For a complete set of Best Management Practices for both pollinators on rangelands in the West and monarch butterflies in the West, visit www.xerces.org.
NEXT STEPS: BEYOND THE SYMPOSIUM
Although such an extensive topic can hardly be examined fully in a half-day symposium, the topics presented showed that research is progressing in an effort to fine-tune best management practices across ecosystems, but also that we are not working in a void. There is a body of critical knowledge on pollinator management and conservation that can be put into action for the immediate betterment of natural landscapes and pollinators. Best practice in many cases is a precautionary best practice based on limited information, exemplified by questions of competition between managed honeybees and wild bees. The presence of honeybees appears to consistently correlate with reduced fitness in bumblebees, as well as other wild solitary bees. In cases of niche overlap and partitioned niche space honeybees are exerting an impact, and caution is warranted when making land use decisions that allow honeybee pasture on natural lands. For monarch butterflies the picture is clearer. We know where critical habitats remain, and we have identified not only the pressures that impact these areas, but clear targets for restoration. Still, monarch populations in the West have declined even more rapidly than in the rest of North America, again warranting quick action. For other pollinators occurring in the West, the data is patchy, and our management predictions may be imperfect, but we can lean on a wealth of information relating to pollinator occurrence, plant phenology, and other interactions to create solid management plans that allow for the necessary actions while minimizing negative impacts. We can reliably make evidence-based management decisions that address issues of fire, restoration, roadside management, and invasive species, all while protecting and promoting pollinators.
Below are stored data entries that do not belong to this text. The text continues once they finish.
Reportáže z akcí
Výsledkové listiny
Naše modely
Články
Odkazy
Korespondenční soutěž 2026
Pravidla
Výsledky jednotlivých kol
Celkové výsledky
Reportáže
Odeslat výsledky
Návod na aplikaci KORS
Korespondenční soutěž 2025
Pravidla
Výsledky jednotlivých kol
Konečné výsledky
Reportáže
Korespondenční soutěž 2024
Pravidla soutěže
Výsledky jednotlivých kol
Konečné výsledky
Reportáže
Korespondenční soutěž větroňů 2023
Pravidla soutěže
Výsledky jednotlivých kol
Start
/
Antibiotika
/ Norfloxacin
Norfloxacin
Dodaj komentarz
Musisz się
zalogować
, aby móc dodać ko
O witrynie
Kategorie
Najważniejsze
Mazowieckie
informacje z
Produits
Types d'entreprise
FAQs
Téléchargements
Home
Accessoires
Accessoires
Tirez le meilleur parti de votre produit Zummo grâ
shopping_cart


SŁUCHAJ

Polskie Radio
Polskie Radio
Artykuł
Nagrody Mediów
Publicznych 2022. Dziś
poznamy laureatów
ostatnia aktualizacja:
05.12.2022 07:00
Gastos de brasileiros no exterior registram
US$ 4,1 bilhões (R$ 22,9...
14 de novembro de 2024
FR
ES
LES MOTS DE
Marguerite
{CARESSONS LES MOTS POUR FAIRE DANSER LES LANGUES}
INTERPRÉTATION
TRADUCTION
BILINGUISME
New research presented aiming to develop more BMPs has focused on the impact of grazing on pollinators in riparian areas and pollinator management in alpine forest communities, often considered too sparse in pollinators, yet the opposite has been shown. These are just two of many unique ecosystems that we are beginning to outline in more detail, but many more remain. How does one go forward from this point? The gaps that remain need to be filled, and it will likely be a slow process limited by access to available trained personnel and funding, certainly not by a lack of interest or urgency. This situation is nothing new to land managers and conservation biologists, and unlikely to change. The more we learn about our ecosystems the more we realize that there is much more to learn. With pollinators we are in a good place; for all that is lacking, interest and enthusiasm is not. Continued monitoring of land management actions on pollinator populations is needed. The implementation and test of current BMPs across various ecosystems is an essential strategy that will allow us to refine techniques and the guidance that we can offer. We look forward to continuing the discourse on pollinator conservation and management. Looking ahead we anticipate NAA members to present work on new ecosystems and management strategies where pollinators are the focus.